# Description of the task
Each line of the listing where the string "magnezyum" appears is to be identified and copied.

# Extracted records
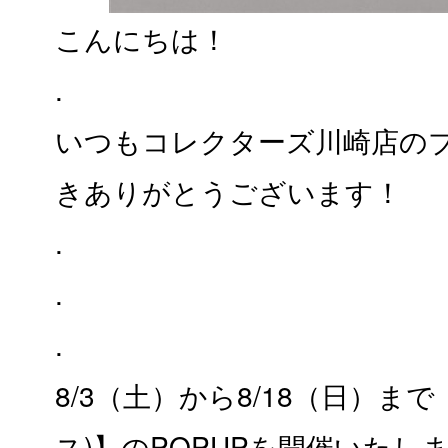
こんにちは！
.
いつもコレクターズ川崎店の
きありがとうございます！
.
.
.
8/3（土）から8/18（日）
まで
ス)】のPOPUPを開催いたし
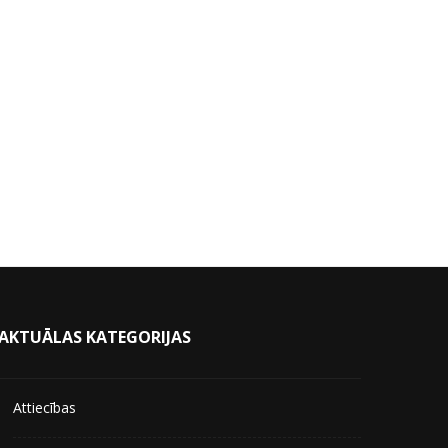
AKTUĀLAS KATEGORIJAS
Attiecības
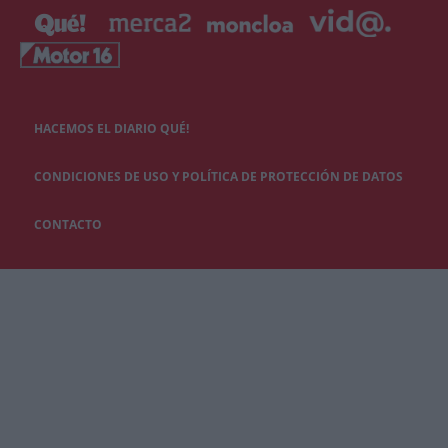
HACEMOS EL DIARIO QUÉ!
CONDICIONES DE USO Y POLÍTICA DE PROTECCIÓN DE DATOS
CONTACTO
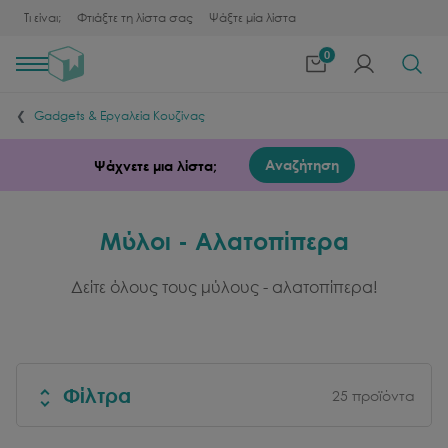
Τι είναι;
Φτιάξτε τη λίστα σας
Ψάξτε μία λίστα
0
Toggle
navigation
Gadgets & Εργαλεία Κουζίνας
Αναζήτηση
Ψάχνετε μια λίστα;
Μύλοι - Αλατοπίπερα
Δείτε όλους τους μύλους - αλατοπίπερα!
Φίλτρα
25
προϊόντα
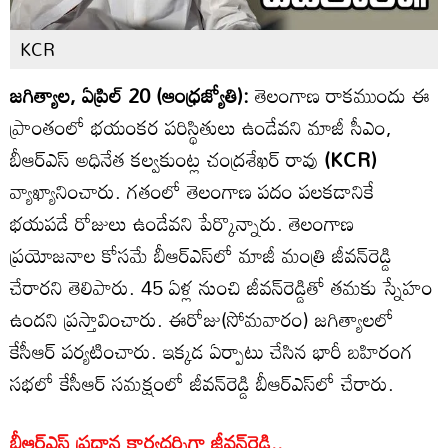
KCR
జగిత్యాల, ఏప్రిల్ 20 (ఆంధ్రజ్యోతి):
తెలంగాణ రాకముందు ఈ
ప్రాంతంలో భయంకర పరిస్థితులు ఉండేవని మాజీ సీఎం,
బీఆర్ఎస్ అధినేత కల్వకుంట్ల చంద్రశేఖర్ రావు
(KCR)
వ్యాఖ్యానించారు. గతంలో తెలంగాణ పదం పలకడానికే
భయపడే రోజులు ఉండేవని పేర్కొన్నారు. తెలంగాణ
ప్రయోజనాల కోసమే బీఆర్ఎస్‌లో మాజీ మంత్రి జీవన్‌రెడ్డి
చేరారని తెలిపారు. 45 ఏళ్ల నుంచి జీవన్‌రెడ్డితో తమకు స్నేహం
ఉందని ప్రస్తావించారు. ఈరోజు(సోమవారం) జగిత్యాలలో
కేసీఆర్ పర్యటించారు. ఇక్కడ ఏర్పాటు చేసిన భారీ బహిరంగ
సభలో కేసీఆర్ సమక్షంలో జీవన్‌రెడ్డి బీఆర్ఎస్‌లో చేరారు.
బీఆర్ఎస్ ప్రధాన కార్యదర్శిగా జీవన్‌రెడ్డి..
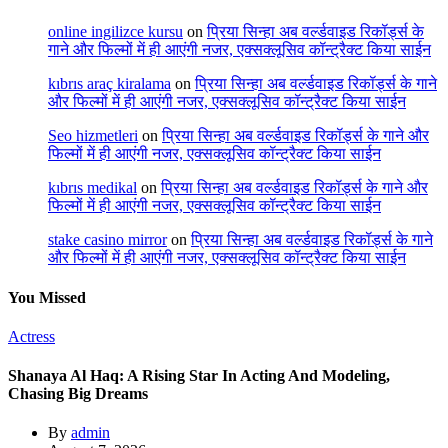
online ingilizce kursu
on
प्रिया सिन्हा अब वर्ल्डवाइड रिकॉर्ड्स के
गाने और फिल्मों में ही आएंगी नजर, एक्सक्लूसिव कॉन्ट्रैक्ट किया साईन
kıbrıs araç kiralama
on
प्रिया सिन्हा अब वर्ल्डवाइड रिकॉर्ड्स के गाने
और फिल्मों में ही आएंगी नजर, एक्सक्लूसिव कॉन्ट्रैक्ट किया साईन
Seo hizmetleri
on
प्रिया सिन्हा अब वर्ल्डवाइड रिकॉर्ड्स के गाने और
फिल्मों में ही आएंगी नजर, एक्सक्लूसिव कॉन्ट्रैक्ट किया साईन
kıbrıs medikal
on
प्रिया सिन्हा अब वर्ल्डवाइड रिकॉर्ड्स के गाने और
फिल्मों में ही आएंगी नजर, एक्सक्लूसिव कॉन्ट्रैक्ट किया साईन
stake casino mirror
on
प्रिया सिन्हा अब वर्ल्डवाइड रिकॉर्ड्स के गाने
और फिल्मों में ही आएंगी नजर, एक्सक्लूसिव कॉन्ट्रैक्ट किया साईन
You Missed
Actress
Shanaya Al Haq: A Rising Star In Acting And Modeling,
Chasing Big Dreams
By
admin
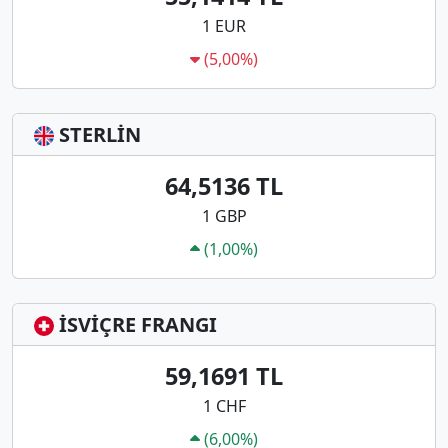
1 EUR
(5,00%)
STERLİN
64,5136 TL
1 GBP
(1,00%)
İSVİÇRE FRANGI
59,1691 TL
1 CHF
(6,00%)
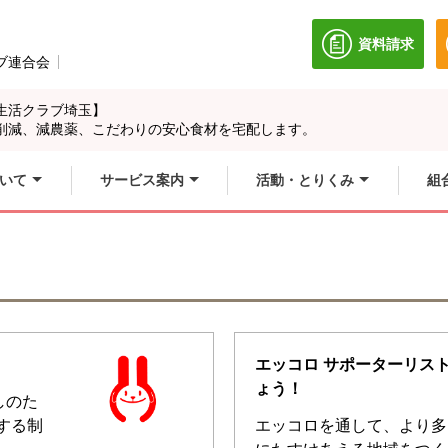
資料請求
別のウィン
ブ連合会
別のウィンドウで開きます。
生活クラブ埼玉】
削減、減農薬、こだわりの安心食材を宅配します。
いて
サービス案内
活動・とりくみ
組
エッコロ サポーターリス
ょう！
しのた
する制
エッコロを通して、より多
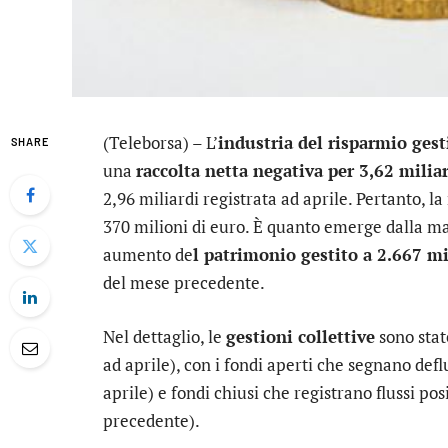
(Teleborsa) – L’
industria del risparmio gest
SHARE
una
raccolta netta negativa per 3,62 miliar
2,96 miliardi registrata ad aprile. Pertanto, la
370 milioni di euro. È quanto emerge dalla m
aumento de
l patrimonio gestito a 2.667 mi
del mese precedente.
Nel dettaglio, le
gestioni collettive
sono stat
ad aprile), con i fondi aperti che segnano deflu
aprile) e fondi chiusi che registrano flussi pos
precedente).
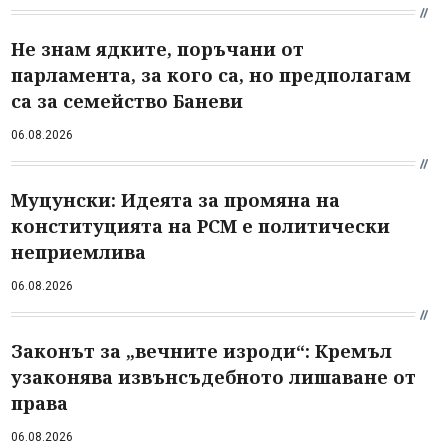
Не знам ядките, поръчани от
парламента, за кого са, но предполагам
са за семейство Баневи
06.08.2026
Муцунски: Идеята за промяна на
конституцията на РСМ е политически
неприемлива
06.08.2026
Законът за „вечните изроди“: Кремъл
узаконява извънсъдебното лишаване от
права
06.08.2026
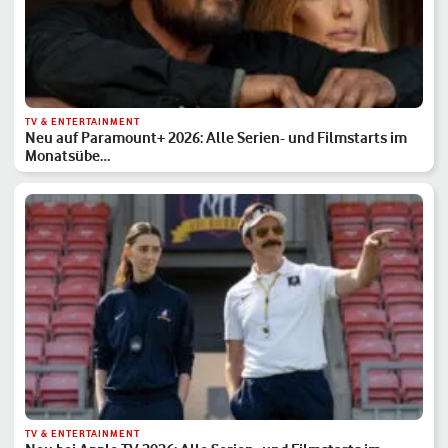
TV & ENTERTAINMENT
Neu auf Paramount+ 2026: Alle Serien- und Filmstarts im
Monatsübe…
TV & ENTERTAINMENT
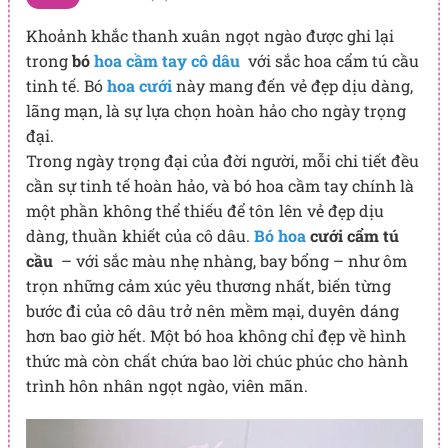
Khoảnh khắc thanh xuân ngọt ngào được ghi lại
trong
bó
hoa cầm tay cô dâu
với sắc hoa cẩm tú cầu
tinh tế. Bó
hoa cưới
này mang đến vẻ đẹp dịu dàng,
lãng mạn, là sự lựa chọn hoàn hảo cho ngày trọng
đại.
Trong ngày trọng đại của đời người, mỗi chi tiết đều
cần sự tinh tế hoàn hảo, và bó hoa cầm tay chính là
một phần không thể thiếu để tôn lên vẻ đẹp dịu
dàng, thuần khiết của cô dâu.
Bó hoa
cưới cẩm tú
cầu
– với sắc màu nhẹ nhàng, bay bổng – như ôm
trọn những cảm xúc yêu thương nhất, biến từng
bước đi của cô dâu trở nên mềm mại, duyên dáng
hơn bao giờ hết. Một bó hoa không chỉ đẹp về hình
thức mà còn chất chứa bao lời chúc phúc cho hành
trình hôn nhân ngọt ngào, viên mãn.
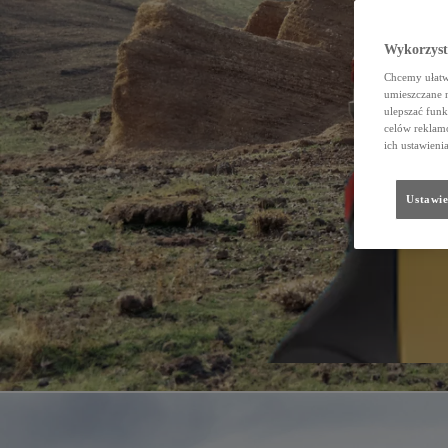
Wykorzystu
Chcemy ułatwi
umieszczane 
ulepszać funk
celów reklamo
ich ustawieni
Ustawie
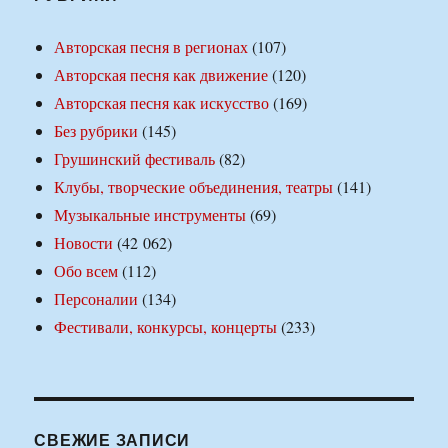
Авторская песня в регионах
(107)
Авторская песня как движение
(120)
Авторская песня как искусство
(169)
Без рубрики
(145)
Грушинский фестиваль
(82)
Клубы, творческие объединения, театры
(141)
Музыкальные инструменты
(69)
Новости
(42 062)
Обо всем
(112)
Персоналии
(134)
Фестивали, конкурсы, концерты
(233)
СВЕЖИЕ ЗАПИСИ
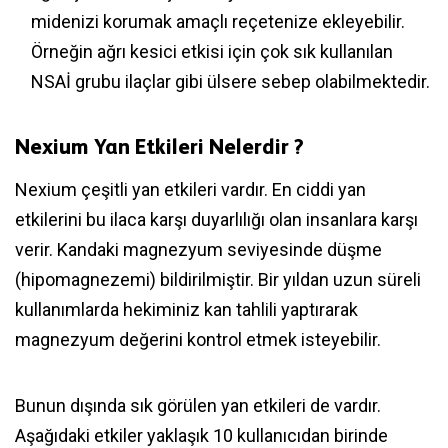
midenizi korumak amaçlı reçetenize ekleyebilir.
Örneğin ağrı kesici etkisi için çok sık kullanılan
NSAİ grubu ilaçlar gibi ülsere sebep olabilmektedir.
Nexium Yan Etkileri Nelerdir ?
Nexium çeşitli yan etkileri vardır. En ciddi yan
etkilerini bu ilaca karşı duyarlılığı olan insanlara karşı
verir. Kandaki magnezyum seviyesinde düşme
(hipomagnezemi) bildirilmiştir. Bir yıldan uzun süreli
kullanımlarda hekiminiz kan tahlili yaptırarak
magnezyum değerini kontrol etmek isteyebilir.
Bunun dışında sık görülen yan etkileri de vardır.
Aşağıdaki etkiler yaklaşık 10 kullanıcıdan birinde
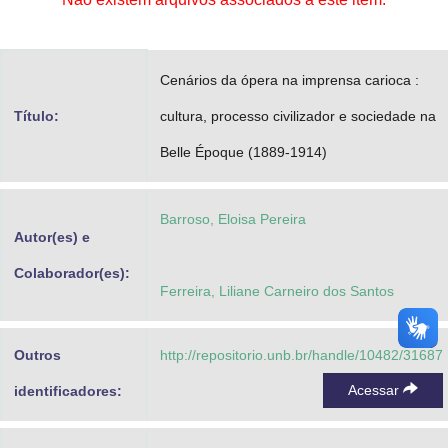
Advocacia-Geral da União
Banco Central do Brasil
Cenários da ópera na imprensa carioca :
Planalto
Título:
cultura, processo civilizador e sociedade na
Belle Époque (1889-1914)
Barroso, Eloisa Pereira
Autor(es) e
Colaborador(es):
Ferreira, Liliane Carneiro dos Santos
Outros
http://repositorio.unb.br/handle/10482/31687
Acessar
identificadores:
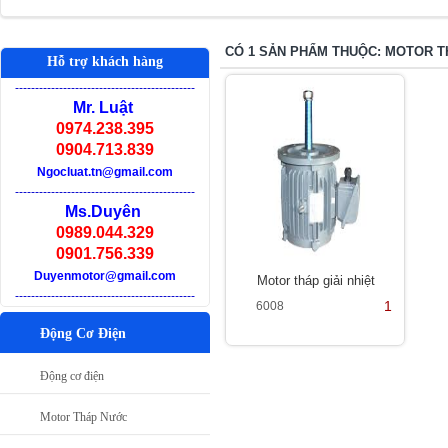
CÓ 1 SẢN PHẨM THUỘC: MOTOR 
Hỗ trợ khách hàng
-
--------------------------------------------
Mr. Luật
0974.238.395
0904.713.839
Ngocluat.tn@gmail.com
-
--------------------------------------------
Ms.Duyên
0989.044.329
0901.756.339
Duyenmotor@gmail.com
Motor tháp giải nhiệt
-
--------------------------------------------
1
6008
Động Cơ Điện
Động cơ điện
Motor Tháp Nước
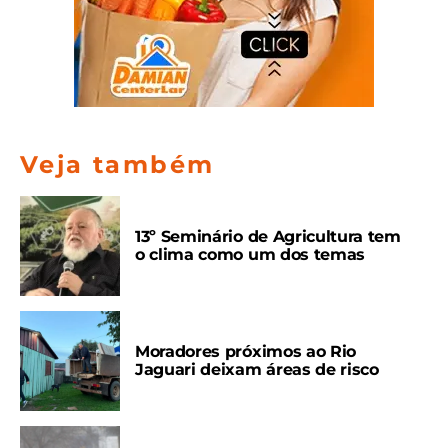
Veja também
13º Seminário de Agricultura tem
o clima como um dos temas
Moradores próximos ao Rio
Jaguari deixam áreas de risco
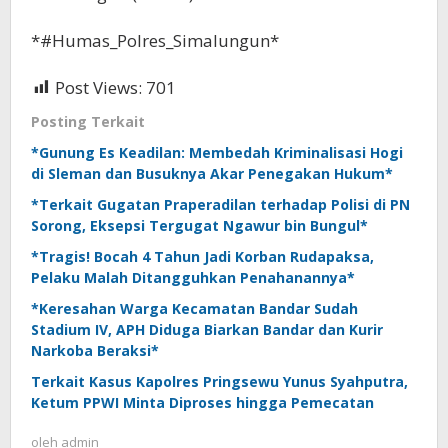
*#Humas_Polres_Simalungun*
Post Views:
701
Posting Terkait
*Gunung Es Keadilan: Membedah Kriminalisasi Hogi
di Sleman dan Busuknya Akar Penegakan Hukum*
*Terkait Gugatan Praperadilan terhadap Polisi di PN
Sorong, Eksepsi Tergugat Ngawur bin Bungul*
*Tragis! Bocah 4 Tahun Jadi Korban Rudapaksa,
Pelaku Malah Ditangguhkan Penahanannya*
*Keresahan Warga Kecamatan Bandar Sudah
Stadium IV, APH Diduga Biarkan Bandar dan Kurir
Narkoba Beraksi*
Terkait Kasus Kapolres Pringsewu Yunus Syahputra,
Ketum PPWI Minta Diproses hingga Pemecatan
oleh
admin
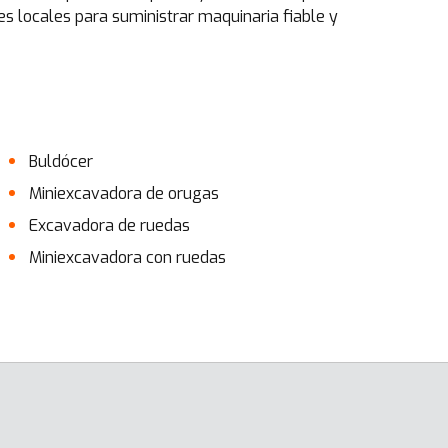
es locales para suministrar maquinaria fiable y
Buldócer
Miniexcavadora de orugas
Excavadora de ruedas
Miniexcavadora con ruedas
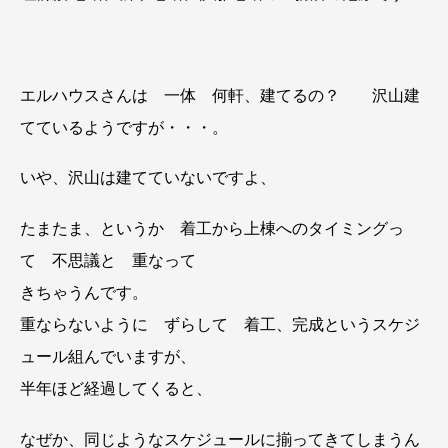
エルハウスさんは 一体 何軒、建てるの？ 沢山建
てているようですが・・・。
いや、沢山は建てていないですよ、
たまたま、というか 着工から上棟へのタイミングっ
て 不思議と 重なって
きちゃうんです。
重ならないように ずらして 着工、完成というスケジ
ュール組んでいますが、
半年ほど経過してくると、
なぜか、同じようなスケジュールに揃ってきてしまうん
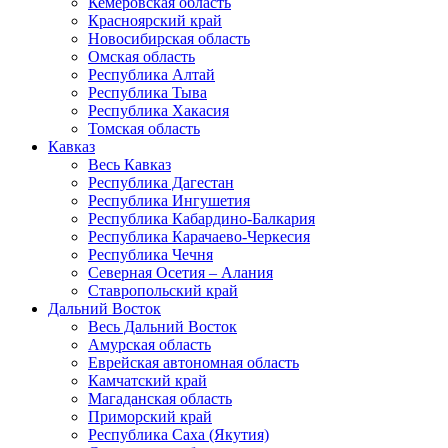
Кемеровская область
Красноярский край
Новосибирская область
Омская область
Республика Алтай
Республика Тыва
Республика Хакасия
Томская область
Кавказ
Весь Кавказ
Республика Дагестан
Республика Ингушетия
Республика Кабардино-Балкария
Республика Карачаево-Черкесия
Республика Чечня
Северная Осетия – Алания
Ставропольский край
Дальний Восток
Весь Дальний Восток
Амурская область
Еврейская автономная область
Камчатский край
Магаданская область
Приморский край
Республика Саха (Якутия)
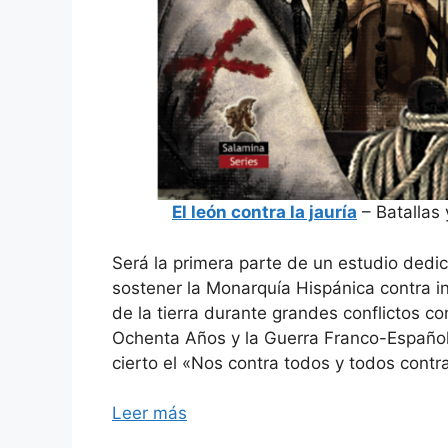
El león contra la jauría
– Batallas
Será la primera parte de un estudio dedic
sostener la Monarquía Hispánica contra i
de la tierra durante grandes conflictos co
Ochenta Años y la Guerra Franco-Español
cierto el «Nos contra todos y todos contra
Leer más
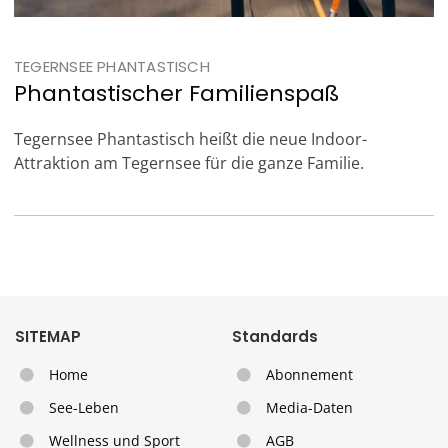
TEGERNSEE PHANTASTISCH
Phantastischer Familienspaß
Tegernsee Phantastisch heißt die neue Indoor-
Attraktion am Tegernsee für die ganze Familie.
SITEMAP
Standards
Home
Abonnement
See-Leben
Media-Daten
Wellness und Sport
AGB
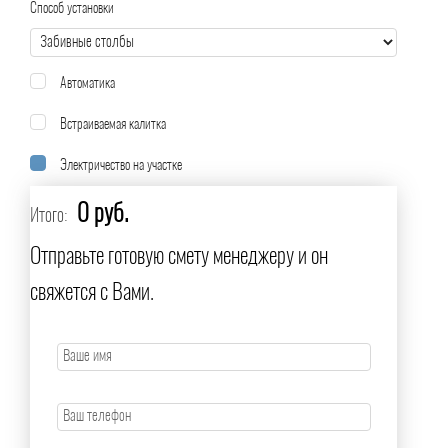
Способ установки
Автоматика
Встраиваемая калитка
Электричество на участке
0 руб.
Итого:
Отправьте готовую смету менеджеру и он
свяжется с Вами.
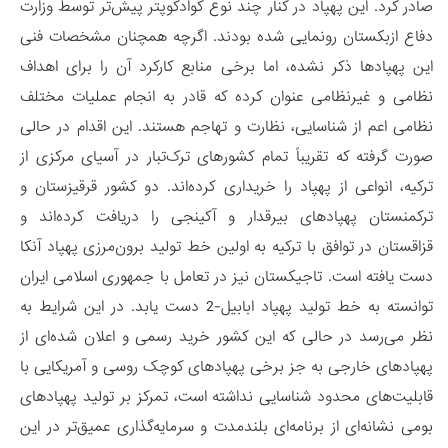
صادر کرد. این پهپاد در کنار چند نوع کوادکوپتر پیش‌تر توسط وزارت
دفاع ازبکستان رونمایی شده بودند. اگرچه همچنان مشخصات فنی
این پهپادها ذکر نشده، اما برخی منابع کارکرد آن را برای اهداف
نظامی و غیرنظامی عنوان کرده که قادر به انجام عملیات مختلف
نظامی اعم از شناسایی، نظارت و تهاجم هستند. این اقدام در حالی
صورت گرفته که تقریباً تمام کشورهای ترک‌تبار در آسیای مرکزی از
ترکیه، انواعی از پهپاد را خریداری کرده‌اند. دو کشور قرقیزستان و
ترکمنستان پهپادهای بیرقدار و آکینجی را دریافت کرده‌اند و
قزاقستان در توافق با ترکیه به اولین خط تولید برون‌مرزی پهپاد آنکا
دست یافته است. تاجیکستان نیز در تعامل با جمهوری اسلامی ایران
توانسته به خط تولید پهپاد ابابیل-2 دست یابد. در این شرایط به
نظر می‌رسد در حالی که این کشور خرید رسمی و اعلان شده‌ای از
پهپادهای خارجی به جز برخی پهپادهای کوچک روسی و آمریکایی با
قابلیت‌های محدود شناسایی نداشته است، تمرکز بر تولید پهپادهای
بومی نشانه‌ای از برنامه‌ای بلندمدت و سرمایه‌گذاری عمیق‌تر در این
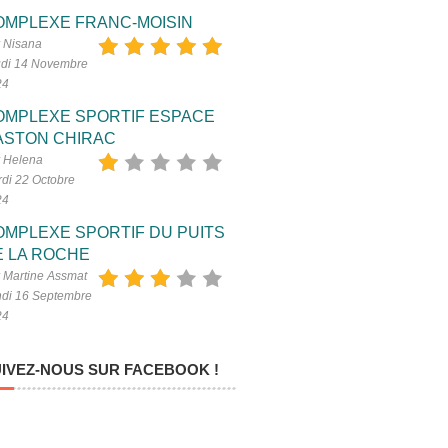
OMPLEXE FRANC-MOISIN
 Nisana
di 14 Novembre
24
OMPLEXE SPORTIF ESPACE
ASTON CHIRAC
 Helena
di 22 Octobre
24
OMPLEXE SPORTIF DU PUITS
E LA ROCHE
 Martine Assmat
di 16 Septembre
24
IVEZ-NOUS SUR FACEBOOK !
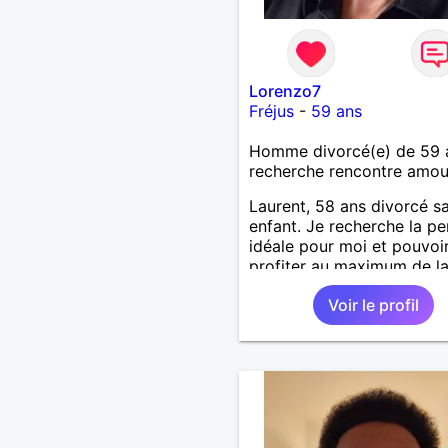
Lorenzo7
Fréjus
-
59 ans
Homme divorcé(e) de 59 
recherche rencontre amo
Laurent, 58 ans divorcé s
enfant. Je recherche la p
idéale pour moi et pouvoi
profiter au maximum de la
de couple
Voir le profil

# Response to the task
verir. Kandaki magnezyum seviyesinde düşme
magnezyum değerini kontrol etmek isteyebilir.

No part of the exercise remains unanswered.